The current conditions have shifted priorities for many companies that now seek supply chains that are resilient, reliable and flexible in addition to being low cost. 3D Hubs and similar manufacturing networks have offered this flexibility and thus many of them are seeing a boom in business.
3D Hubs Logistics Centers
But what about the reliable part? That’s what 3D Hubs’ latest announcement is all about. These two new logistics centers will perform some important functions reliably and efficiently. Filemon Schoffer, Co-Founder and COO of 3D Hubs, explains:
“This week, we announced the opening of 2 new logistics centers in Chicago and Amsterdam.
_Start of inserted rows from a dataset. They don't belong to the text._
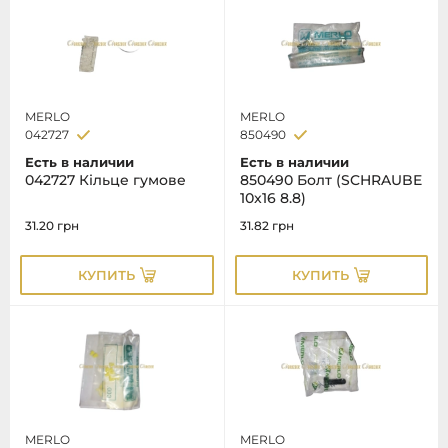
MERLO
MERLO
042727
850490
Есть в наличии
Есть в наличии
042727 Кільце гумове
850490 Болт (SCHRAUBE
10x16 8.8)
31.20
грн
31.82
грн
КУПИТЬ
КУПИТЬ
MERLO
MERLO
These central hubs will streamline customs clearance and conduct additional quality inspections for all manufactured parts imported into the US and EU.
This is a major step for us in streamlining the experience from a globally distributed manufacturing network.”
3D Hubs CEO Bram de Swart said:
“For a long time, companies have sought to outsource their manufacturing overseas, but this has come with the risk of customs delays and inconsistent quality.
This year we decided to solve this industry challenge once and for all. By opening these new warehouses, 3D Hubs grants engineers and supply chain managers truly reliable access to overseas manufacturing.”
3D Hubs Client Strategy
This is a really interesting move, as it could provide some additional assurance for skeptical prospects, as the sometimes confusing work to import parts can be complex and confusing for those doing so for the first time. However, with the knowledge that there will be a service to do this routinely, prospects may be more likely to give 3D Hubs a try.
And if they do so, they just might stick around as long-term 3D Hubs clients.
The additional quality inspections is a feature that will offer similar benefits to 3D Hubs clients.
One of my rules-of-thumb is that if you want something to happen, you remove as many barriers as possible. That seems to be what 3D Hubs is doing here: removing more barriers to using their service.